Flash memory cards have gained wide acceptance for its non-volatile flash-memory storage, which is ideal for portable devices that may lose power, since the data is not lost when stored in the flash memory. Flash memories are constructed from electrically-erasable programmable read-only memory (EEPROM) cells. Since flash memory is solid-state, moving parts are not present. Flash does not fail under moderate shock or vibration that would cause a failure in a rotating disk.
Rather than use a randomly-addressable scheme such as is common with dynamic-random-access memory (DRAM), many flash memories use a block-based addressing where a command and an address are sent over the data bus and then a block of data is read or written. Since the data bus is also used to send commands and addresses, fewer pins are needed on the flash-memory chip, reducing cost. Thus flash memory is often used as a mass-storage device rather than a randomly-addressable device.
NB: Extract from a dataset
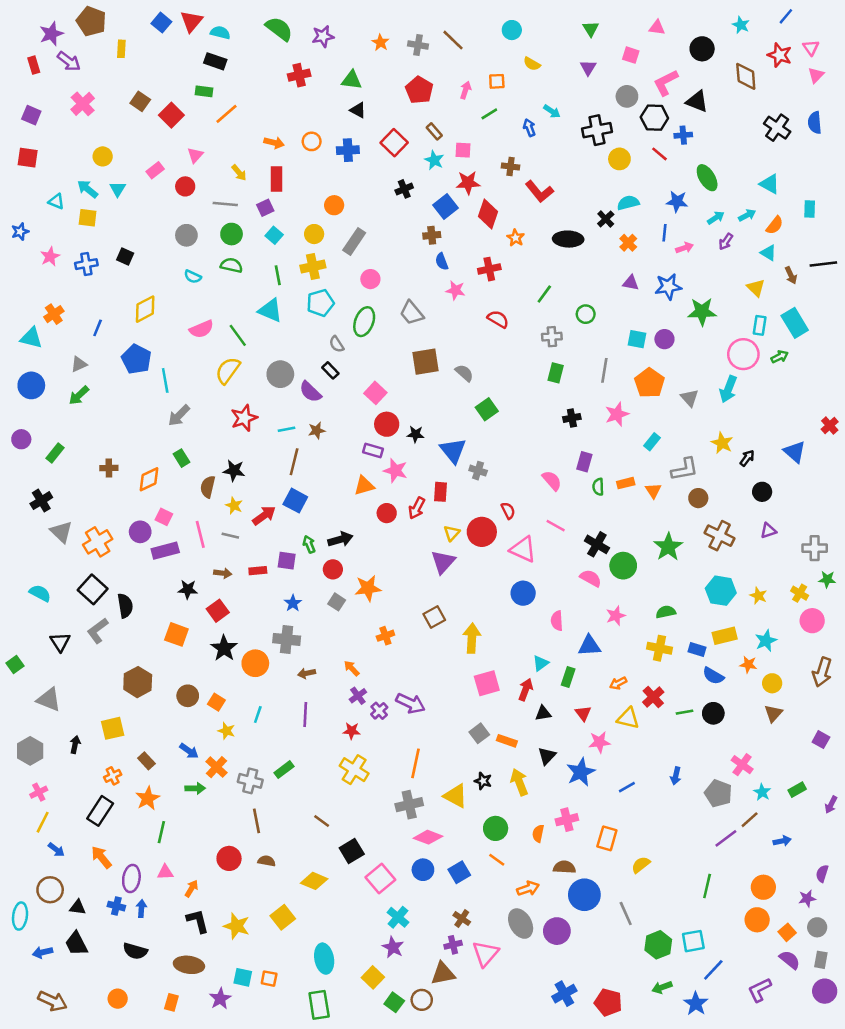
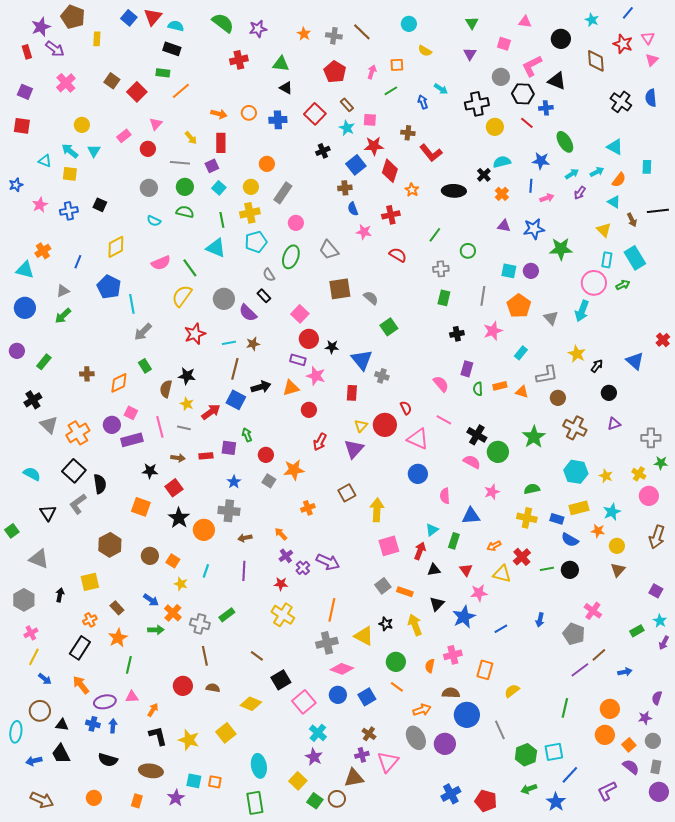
orange triangle: (653, 491) -> (522, 392), turned -40
red arrow: (417, 508) -> (320, 442), moved
black arrow: (340, 539) -> (261, 387), moved
cyan star: (762, 792) -> (660, 621), moved
purple ellipse: (131, 878) -> (105, 702), turned 70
A popular bus standard is Multi-Media Card (MMC). An extension of MMC is known as Secure Digital (SD). MMC and SD flash devices are common today.
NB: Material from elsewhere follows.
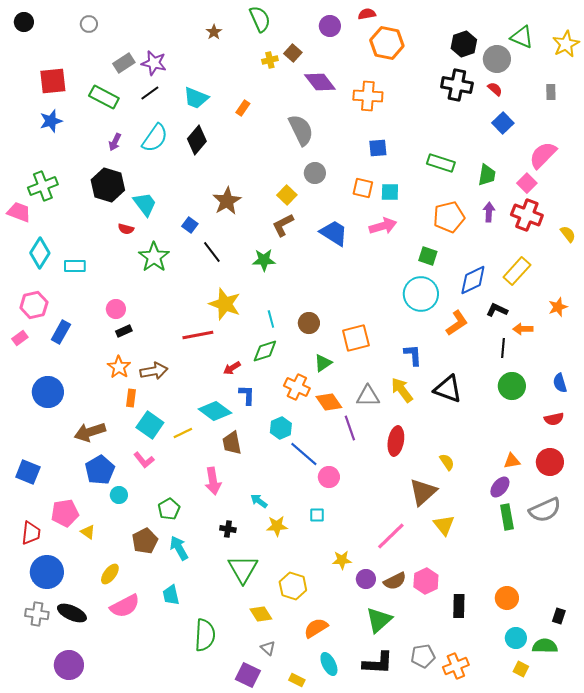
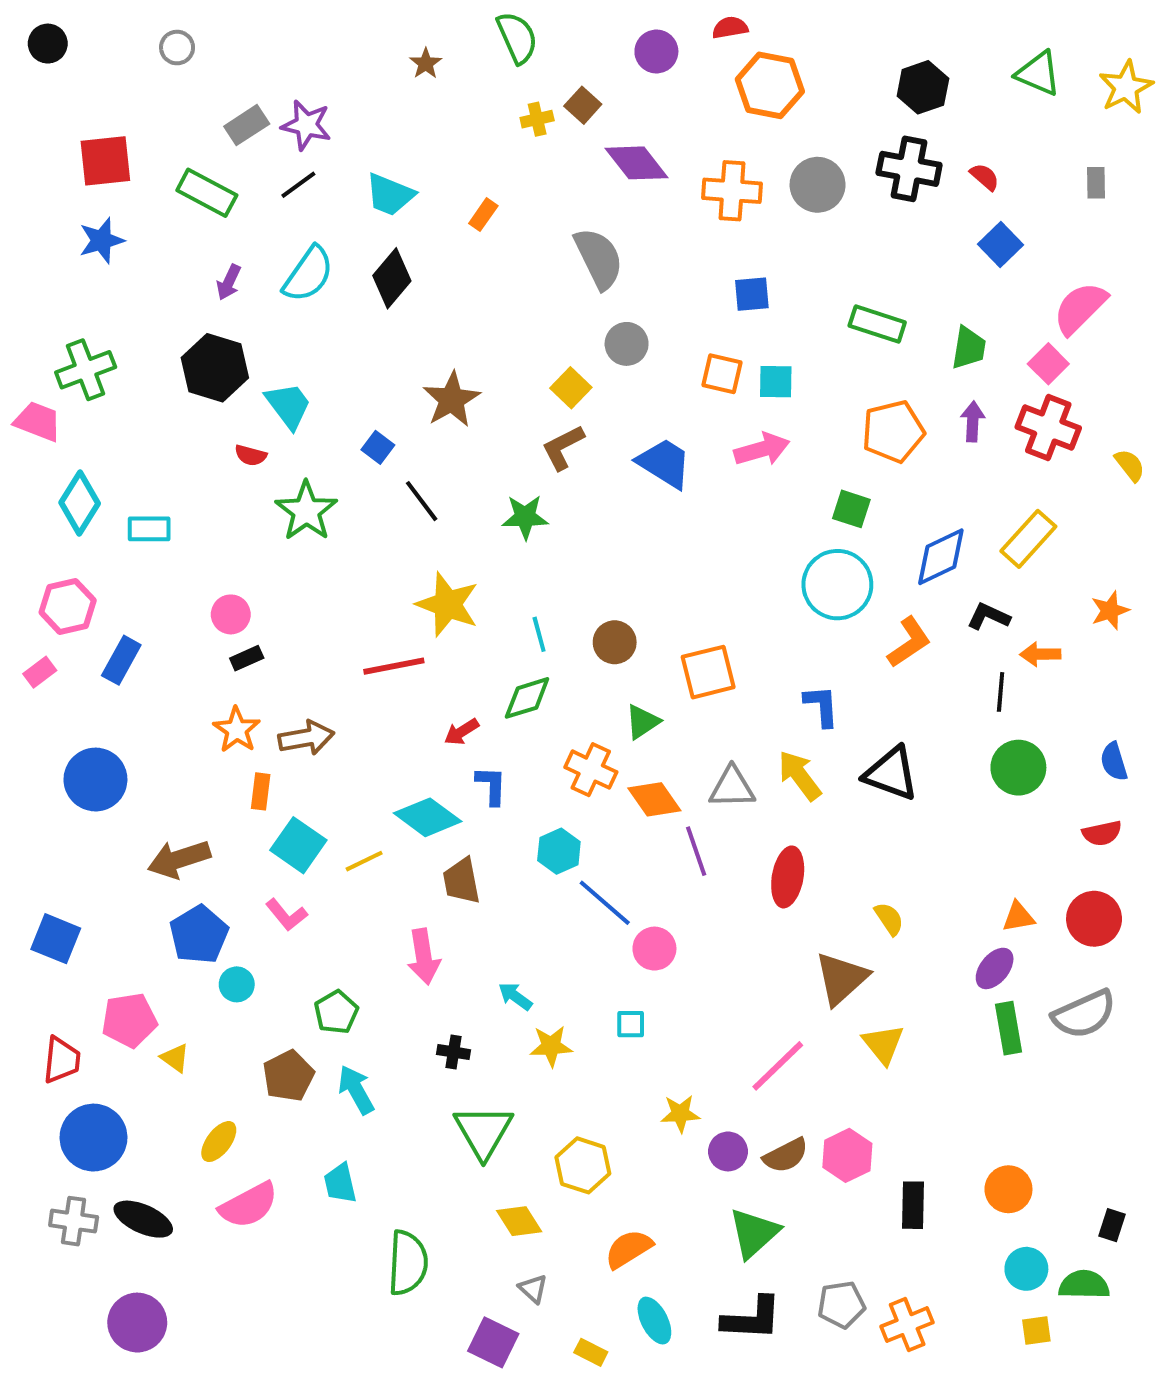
gray circle: (497, 59) -> (818, 185), moved
yellow square: (521, 669) -> (1036, 1330), turned -35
As process technologies improve and devices are scaled down in size, the power-supply voltage needed to operate integrated circuits decreases. Some devices such as flash memory chips may operate at 3.3-volt power supplies, while other devices such as controller chips may operate using a 1.8-volt power supply.
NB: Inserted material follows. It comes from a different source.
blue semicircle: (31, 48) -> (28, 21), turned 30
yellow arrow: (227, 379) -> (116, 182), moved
More recently, bus standards have been extended to operate at lower voltages. For example, the SD bus may operate using a 3.3-volt power supply or the SD bus may operate at a reduced 1.8-volt power supply. Larger buses may include several power-supply pins for the different power-supply voltages. However, since the SD bus has a limited number of pins, the SD bus has only one power supply pin, which carries either 1.8 or 3.3 volts, but not both. Thus SD devices receive only one power-supply voltage.
An older SD card that needs 3.3 volts to operate may be plugged into a newer host that drives 1.8 volts onto the power-supply pin. This older SD device cannot operate properly with the newer host. A newer SD card may require 1.8 volts and may not operate properly when inserted into an older host that supplies 3.3 volts. Thus voltage compatibility issues arise.
What is desired is a dual-voltage SD card. A dual-voltage SD card and controller that can receive either 3.3 or 1.8 volts from the power-supply pin of the SD bus is desirable. An SD controller chip using an advanced process that can operate at 1.8 volts is desired, even when the SD card is inserted into a 3.3-volt SD host.